-- Opening Marker --
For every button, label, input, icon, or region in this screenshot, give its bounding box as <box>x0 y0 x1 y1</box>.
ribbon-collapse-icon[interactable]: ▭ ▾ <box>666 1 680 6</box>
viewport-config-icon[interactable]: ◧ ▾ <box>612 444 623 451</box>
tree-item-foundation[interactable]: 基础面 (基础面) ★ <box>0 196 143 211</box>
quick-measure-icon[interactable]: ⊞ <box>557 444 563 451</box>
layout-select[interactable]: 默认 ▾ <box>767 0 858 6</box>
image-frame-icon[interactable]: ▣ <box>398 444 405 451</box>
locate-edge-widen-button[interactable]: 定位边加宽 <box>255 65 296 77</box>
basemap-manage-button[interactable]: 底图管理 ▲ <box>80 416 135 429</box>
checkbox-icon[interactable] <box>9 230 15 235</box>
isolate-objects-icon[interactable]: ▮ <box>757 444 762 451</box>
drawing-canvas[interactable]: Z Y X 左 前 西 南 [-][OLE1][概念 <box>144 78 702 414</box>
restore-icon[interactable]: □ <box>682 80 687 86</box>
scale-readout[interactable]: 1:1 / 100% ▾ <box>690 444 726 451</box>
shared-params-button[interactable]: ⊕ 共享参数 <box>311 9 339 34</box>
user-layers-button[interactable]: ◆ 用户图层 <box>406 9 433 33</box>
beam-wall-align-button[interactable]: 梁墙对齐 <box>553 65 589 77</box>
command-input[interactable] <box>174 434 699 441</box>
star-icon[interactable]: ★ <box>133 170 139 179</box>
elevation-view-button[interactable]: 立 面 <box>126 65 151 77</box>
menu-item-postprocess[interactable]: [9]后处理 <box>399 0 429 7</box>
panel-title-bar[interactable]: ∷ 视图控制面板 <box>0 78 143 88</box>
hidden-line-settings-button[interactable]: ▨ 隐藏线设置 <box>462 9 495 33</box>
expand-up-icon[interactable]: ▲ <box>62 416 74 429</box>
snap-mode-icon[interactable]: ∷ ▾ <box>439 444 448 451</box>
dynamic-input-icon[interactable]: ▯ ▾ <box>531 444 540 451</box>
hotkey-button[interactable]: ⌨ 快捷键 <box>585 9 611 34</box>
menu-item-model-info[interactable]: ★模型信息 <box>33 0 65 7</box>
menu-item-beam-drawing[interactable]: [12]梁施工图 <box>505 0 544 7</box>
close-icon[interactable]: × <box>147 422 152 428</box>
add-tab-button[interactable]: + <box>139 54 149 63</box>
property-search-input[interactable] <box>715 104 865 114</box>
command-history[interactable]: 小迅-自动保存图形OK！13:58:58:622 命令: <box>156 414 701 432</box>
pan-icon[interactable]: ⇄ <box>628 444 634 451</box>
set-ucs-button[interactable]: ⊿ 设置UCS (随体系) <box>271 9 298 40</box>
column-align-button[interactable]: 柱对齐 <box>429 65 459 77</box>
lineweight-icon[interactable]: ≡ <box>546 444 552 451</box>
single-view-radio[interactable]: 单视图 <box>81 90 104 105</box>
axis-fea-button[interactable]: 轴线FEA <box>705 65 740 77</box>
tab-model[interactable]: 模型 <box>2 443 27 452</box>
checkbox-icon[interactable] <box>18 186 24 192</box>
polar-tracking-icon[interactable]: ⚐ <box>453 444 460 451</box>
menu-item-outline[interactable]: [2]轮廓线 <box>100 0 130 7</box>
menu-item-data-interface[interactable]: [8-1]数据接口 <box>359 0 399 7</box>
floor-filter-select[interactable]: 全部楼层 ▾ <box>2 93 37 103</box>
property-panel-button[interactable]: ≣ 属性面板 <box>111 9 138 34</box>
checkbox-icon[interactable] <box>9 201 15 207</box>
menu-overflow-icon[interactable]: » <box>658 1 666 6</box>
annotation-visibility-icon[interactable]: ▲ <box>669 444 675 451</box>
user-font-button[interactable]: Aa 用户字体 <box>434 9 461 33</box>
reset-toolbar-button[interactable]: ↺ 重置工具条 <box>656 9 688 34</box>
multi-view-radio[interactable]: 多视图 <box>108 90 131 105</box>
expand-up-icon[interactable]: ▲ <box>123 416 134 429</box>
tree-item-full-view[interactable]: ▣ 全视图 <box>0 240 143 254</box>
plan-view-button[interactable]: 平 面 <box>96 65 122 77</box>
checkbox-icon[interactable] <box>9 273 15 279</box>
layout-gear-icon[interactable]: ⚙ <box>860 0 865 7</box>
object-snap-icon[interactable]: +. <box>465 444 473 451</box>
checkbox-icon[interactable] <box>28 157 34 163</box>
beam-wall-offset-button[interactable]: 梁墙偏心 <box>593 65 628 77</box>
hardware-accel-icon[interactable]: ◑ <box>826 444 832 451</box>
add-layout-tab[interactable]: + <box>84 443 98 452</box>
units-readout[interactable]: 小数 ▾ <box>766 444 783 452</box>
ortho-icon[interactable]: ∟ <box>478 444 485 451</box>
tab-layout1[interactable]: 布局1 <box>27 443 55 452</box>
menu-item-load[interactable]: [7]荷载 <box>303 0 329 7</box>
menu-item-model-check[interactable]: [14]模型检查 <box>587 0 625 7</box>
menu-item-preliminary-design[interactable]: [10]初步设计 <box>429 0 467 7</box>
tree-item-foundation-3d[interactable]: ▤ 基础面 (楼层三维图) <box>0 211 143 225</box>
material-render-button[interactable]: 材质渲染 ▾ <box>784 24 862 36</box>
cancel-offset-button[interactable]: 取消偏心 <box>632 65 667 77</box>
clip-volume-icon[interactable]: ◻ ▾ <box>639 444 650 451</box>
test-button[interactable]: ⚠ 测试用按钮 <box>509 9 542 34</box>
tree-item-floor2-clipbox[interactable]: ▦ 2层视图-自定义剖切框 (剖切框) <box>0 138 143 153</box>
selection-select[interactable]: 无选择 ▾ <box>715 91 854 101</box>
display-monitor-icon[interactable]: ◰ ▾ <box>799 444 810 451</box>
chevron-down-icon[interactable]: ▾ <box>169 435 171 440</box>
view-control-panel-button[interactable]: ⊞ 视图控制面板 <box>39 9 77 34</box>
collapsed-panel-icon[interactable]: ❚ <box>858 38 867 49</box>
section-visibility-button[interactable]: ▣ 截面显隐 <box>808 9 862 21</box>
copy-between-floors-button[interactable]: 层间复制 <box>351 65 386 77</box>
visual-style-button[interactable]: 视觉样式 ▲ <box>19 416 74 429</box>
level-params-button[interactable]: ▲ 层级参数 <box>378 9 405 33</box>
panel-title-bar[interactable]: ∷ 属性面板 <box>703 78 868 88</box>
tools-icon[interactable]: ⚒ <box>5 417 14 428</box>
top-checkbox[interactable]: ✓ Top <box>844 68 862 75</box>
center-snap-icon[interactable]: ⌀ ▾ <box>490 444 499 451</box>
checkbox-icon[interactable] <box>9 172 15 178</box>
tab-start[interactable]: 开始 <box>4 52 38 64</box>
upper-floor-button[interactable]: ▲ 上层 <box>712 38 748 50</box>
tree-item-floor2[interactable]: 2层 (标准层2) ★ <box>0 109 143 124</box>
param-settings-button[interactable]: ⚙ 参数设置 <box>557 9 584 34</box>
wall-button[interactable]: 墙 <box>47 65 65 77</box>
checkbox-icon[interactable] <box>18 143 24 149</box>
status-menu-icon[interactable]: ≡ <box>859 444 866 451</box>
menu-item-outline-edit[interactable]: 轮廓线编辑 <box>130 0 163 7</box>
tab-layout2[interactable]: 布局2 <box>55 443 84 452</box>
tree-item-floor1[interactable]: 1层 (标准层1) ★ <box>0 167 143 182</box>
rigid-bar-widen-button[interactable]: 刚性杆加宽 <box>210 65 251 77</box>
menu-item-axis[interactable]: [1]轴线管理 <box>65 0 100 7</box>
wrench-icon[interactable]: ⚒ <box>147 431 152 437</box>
-- Closing Marker --
### DESCRIPTION OF THE TASK
Identify how many lines in the entries above include the string "expand", then state that number alone.

### EXERCISE OUTPUT
2